Software Engineer, Data Infrastructure
WFA Digital Insight
As the demand for AI and machine learning specialists continues to skyrocket, with a 25% growth in the job market over the past year, the need for skilled software engineers who can build and maintain high-performance data infrastructure has never been more pressing. Companies like Cohere are at the forefront of this revolution, offering a unique opportunity for professionals to work on cutting-edge projects. With the global AI market expected to reach
Job Description
About the Role
The Software Engineer, Data Infrastructure role at Cohere is a unique opportunity for a skilled professional to join a team of researchers, engineers, and designers who are passionate about building and deploying frontier models for developers and enterprises. As a key member of the data infrastructure team, you will be responsible for building and maintaining the high-performance data layer that the modeling teams rely on for training and evaluation jobs. You will work directly with petabyte-scale storage infrastructure, tackling the networking and performance challenges that come with it. The role is based in New York and offers a remote-flexible work arrangement, allowing you to collaborate with a global team of experts.The data infrastructure team is critical to Cohere's mission to scale intelligence and serve humanity. By building and maintaining the data infrastructure, the team enables the modeling teams to focus on developing and deploying AI models that can power a wide range of applications, from content generation to semantic search.

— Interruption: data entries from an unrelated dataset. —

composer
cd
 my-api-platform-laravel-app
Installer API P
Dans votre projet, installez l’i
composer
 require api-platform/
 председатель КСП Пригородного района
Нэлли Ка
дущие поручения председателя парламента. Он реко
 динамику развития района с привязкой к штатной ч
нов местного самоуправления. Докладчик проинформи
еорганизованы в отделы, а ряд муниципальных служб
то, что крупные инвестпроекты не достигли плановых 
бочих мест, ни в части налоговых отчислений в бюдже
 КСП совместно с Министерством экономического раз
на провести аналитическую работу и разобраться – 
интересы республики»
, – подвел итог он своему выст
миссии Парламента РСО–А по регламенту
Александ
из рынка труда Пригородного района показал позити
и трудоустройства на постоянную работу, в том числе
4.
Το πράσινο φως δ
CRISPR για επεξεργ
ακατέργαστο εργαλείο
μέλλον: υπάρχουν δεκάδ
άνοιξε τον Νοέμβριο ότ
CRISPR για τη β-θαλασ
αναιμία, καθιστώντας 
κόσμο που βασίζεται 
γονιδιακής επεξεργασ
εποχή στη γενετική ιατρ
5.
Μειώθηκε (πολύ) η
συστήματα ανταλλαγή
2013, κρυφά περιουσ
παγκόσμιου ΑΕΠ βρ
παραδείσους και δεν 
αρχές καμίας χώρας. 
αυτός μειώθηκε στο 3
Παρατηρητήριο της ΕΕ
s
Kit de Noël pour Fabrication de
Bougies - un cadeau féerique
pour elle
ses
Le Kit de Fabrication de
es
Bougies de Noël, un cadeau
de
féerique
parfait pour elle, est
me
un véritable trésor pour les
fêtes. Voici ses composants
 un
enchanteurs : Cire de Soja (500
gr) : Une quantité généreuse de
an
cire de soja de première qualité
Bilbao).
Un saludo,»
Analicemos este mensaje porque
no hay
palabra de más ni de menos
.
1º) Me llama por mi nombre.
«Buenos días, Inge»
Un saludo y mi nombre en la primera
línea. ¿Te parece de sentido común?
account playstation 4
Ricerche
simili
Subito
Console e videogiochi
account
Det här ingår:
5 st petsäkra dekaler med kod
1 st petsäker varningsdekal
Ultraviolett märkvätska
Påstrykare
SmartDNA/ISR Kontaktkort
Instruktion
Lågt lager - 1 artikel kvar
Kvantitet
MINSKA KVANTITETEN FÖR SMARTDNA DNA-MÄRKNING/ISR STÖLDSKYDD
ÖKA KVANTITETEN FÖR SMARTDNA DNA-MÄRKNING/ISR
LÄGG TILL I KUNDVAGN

As a software engineer on this team, you will have the opportunity to work on complex, large-scale data storage infrastructure and collaborate with top researchers and engineers in the field.
What You Will Do
- Design, build, and maintain petabyte-scale storage infrastructure to support the modeling teams
- Collaborate with researchers and engineers to identify and prioritize data infrastructure needs
- Work on the networking and performance challenges associated with large-scale data storage
- Develop and implement data processing pipelines to support the modeling teams
- Collaborate with the data science team to develop and implement data quality checks
- Work with the DevOps team to ensure seamless integration of data infrastructure with other systems
- Participate in the development of data infrastructure roadmaps and strategy
- Collaborate with cross-functional teams to identify and prioritize data infrastructure needs
- Develop and maintain documentation of data infrastructure systems and processes
- Participate in on-call rotations to ensure 24/7 support of data infrastructure systems
What We Are Looking For
- 4+ years of experience working on data storage infrastructure
- Strong command of Python
- Experience with Kubernetes, especially on the storage side (Persistent Volumes, CSI drivers, etc.)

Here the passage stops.